• _Exercise directions_:
State how many lines in the entries below contain "données". Write nothing but the number.

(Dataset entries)

------------------------

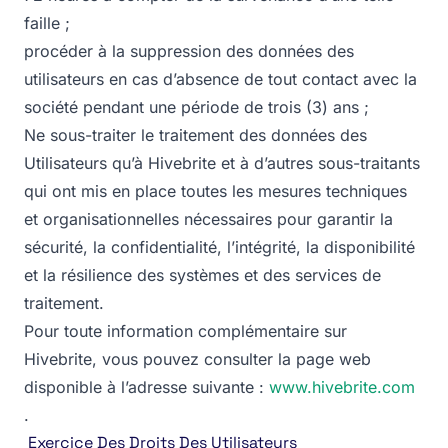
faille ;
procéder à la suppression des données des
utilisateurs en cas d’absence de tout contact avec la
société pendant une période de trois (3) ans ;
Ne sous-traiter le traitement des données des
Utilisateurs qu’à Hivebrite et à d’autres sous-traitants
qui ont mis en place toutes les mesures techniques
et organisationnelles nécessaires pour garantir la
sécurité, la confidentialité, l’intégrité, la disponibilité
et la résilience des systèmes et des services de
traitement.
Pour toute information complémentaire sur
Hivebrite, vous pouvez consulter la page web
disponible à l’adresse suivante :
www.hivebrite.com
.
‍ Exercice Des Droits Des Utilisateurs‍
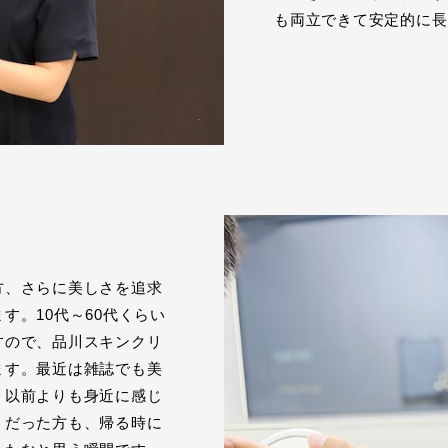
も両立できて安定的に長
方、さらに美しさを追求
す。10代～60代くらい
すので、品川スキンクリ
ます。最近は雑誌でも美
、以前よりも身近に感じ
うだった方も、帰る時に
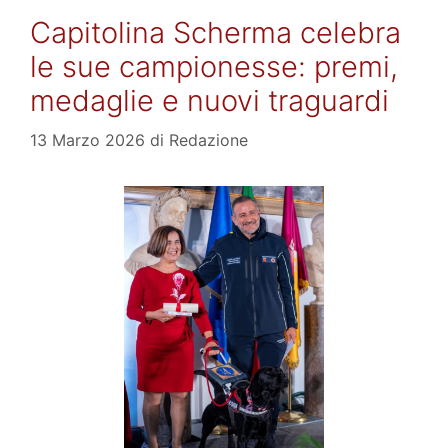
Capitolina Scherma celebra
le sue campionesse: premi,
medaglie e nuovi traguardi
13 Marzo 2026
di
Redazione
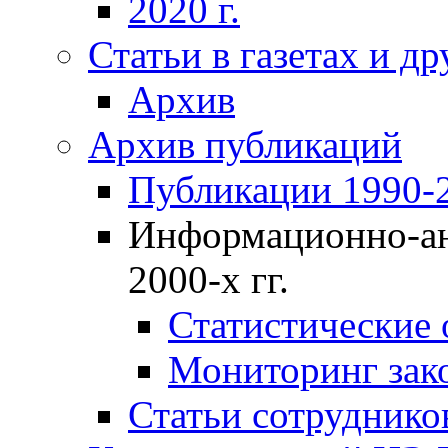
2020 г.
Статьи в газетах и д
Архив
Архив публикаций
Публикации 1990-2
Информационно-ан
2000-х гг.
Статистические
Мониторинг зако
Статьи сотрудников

------------------------

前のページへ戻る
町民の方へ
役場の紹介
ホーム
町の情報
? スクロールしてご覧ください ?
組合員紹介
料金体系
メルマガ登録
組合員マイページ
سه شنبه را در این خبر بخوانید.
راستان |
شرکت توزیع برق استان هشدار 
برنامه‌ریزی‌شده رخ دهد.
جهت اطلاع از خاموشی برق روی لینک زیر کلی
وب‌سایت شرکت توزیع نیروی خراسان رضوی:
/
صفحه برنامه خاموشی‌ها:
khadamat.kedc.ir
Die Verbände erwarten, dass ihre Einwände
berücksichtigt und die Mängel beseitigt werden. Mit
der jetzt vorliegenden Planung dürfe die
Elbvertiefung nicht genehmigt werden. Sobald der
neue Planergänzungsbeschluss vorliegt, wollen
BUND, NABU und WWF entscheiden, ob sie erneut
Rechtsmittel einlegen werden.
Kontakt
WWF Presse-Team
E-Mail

------------------------

• _Task output_:
2